Publication Date: June 2014
Summary (From GoodReads):
'Elizabeth is missing', reads the note in Maud's pocket in her own handwriting.
Lately, Maud's been getting forgetful. She keeps buying peach slices when she has a cupboard full, forgets to drink the cups of tea she's made and writes notes to remind herself of things. But Maud is determined to discover what has happened to her friend, Elizabeth, and what it has to do with the unsolved disappearance of her sister Sukey, years back, just after the war.
A fast-paced mystery with a wonderful leading character: Maud will make you laugh and cry, but she certainly won't be forgotten.

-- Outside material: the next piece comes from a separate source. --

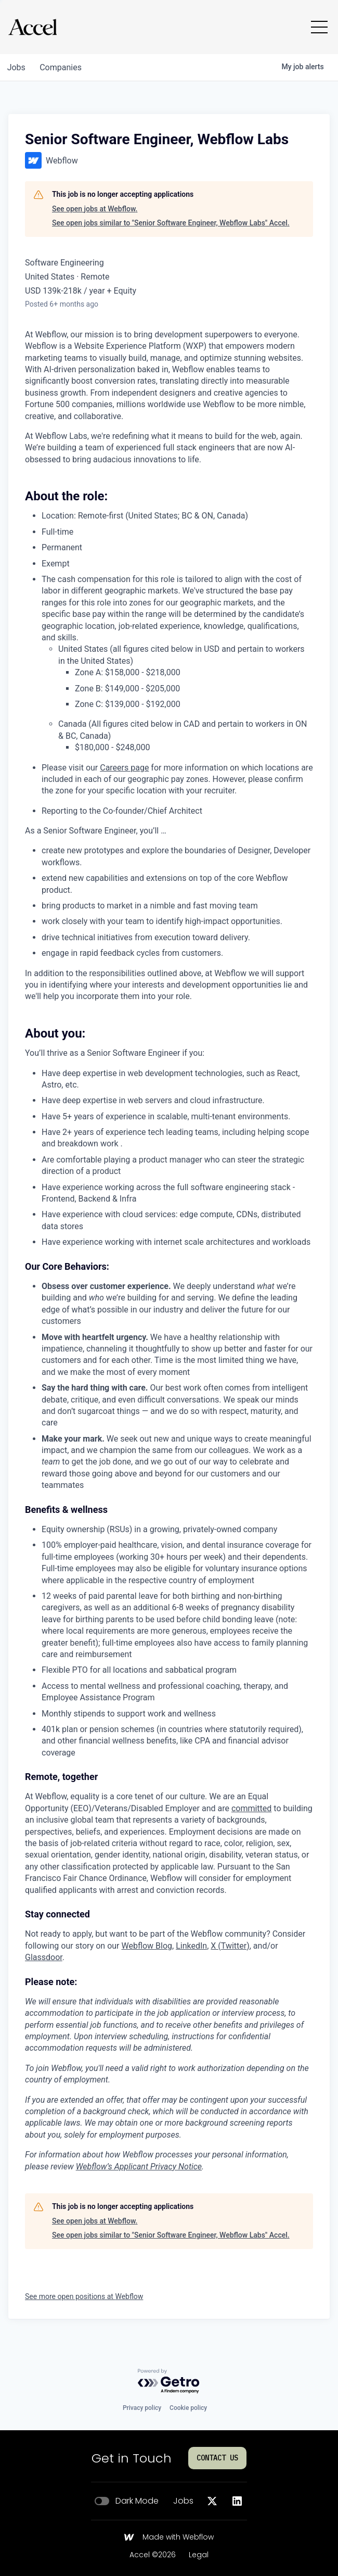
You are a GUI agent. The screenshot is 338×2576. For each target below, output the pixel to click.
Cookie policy (188, 2407)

Reviewing this book is kind of hard for me. I didn't know about any of the hype when I brought it, apart from the fact that it was in Richard and Judy's book club and I got it for a £1 when I brought a second book from WH Smiths. I decided to pick it up because I found the first page interesting and I was intrigued to see how the concept of dementia would be played out.
There's quite a lot of different opinions when it comes to individual reviews on Elizabeth is missing. General tabloids seem to all commend it while there are some reviews done by readers that don't seem to understand the hype.
I must say I am one of those readers.
For me, the main reasons I liked this book was because of the concept of dementia and because I liked Maud's character, both young and old. I thought Healey managed to portray an old woman with dementia very realistically, and it certainly helped me to understand the disease. I really felt for Maud and her ever growing confusion with general life, even to the point of forgetting words such as pencil and bench. When people misunderstood what she wanted or meant, I wished I was able to speak for her. It was amazing how Maud would start with knowing exactly what she wanted to do, and then a few sentences later she would be completely lost and bewildered
The actual storyline, both in the past and present confused the hell out of me. I understood that people were missing and in both cases no one was telling Maud what she wanted to hear. I also get that because of the unreliable narrator nature of Maud's narrative, I should have taken more things with a pinch of salt. However, I get what happened to Elizabeth, but what happened to Sukey I am none the wiser. I felt that the conclusion was kind of rushed and appeared out of nowhere and was too open to be satisfying. Even as I type this I remember the confusion I felt when I finished the book, I even googled to try and find an explanation of the ending. I didn't understand how Elizabeth suddenly reached the conclusion, why her daughter suddenly decided to cooperate, how Elizabeth became linked with the whole thing.
I feel like a missed a whole chapter that everyone else read that explained everything.
Anyhow to sum everything up, this book was good for the concepts it explored and I feel that's one of the main reasons why it has gathered so much attention. That being said, I read the book quite fast and I can't remember getting bored or wanting the book to finish quickly. I would recommend reading it so you can gather your own opinion and read about the devastating effects dementia can have on a person and their family.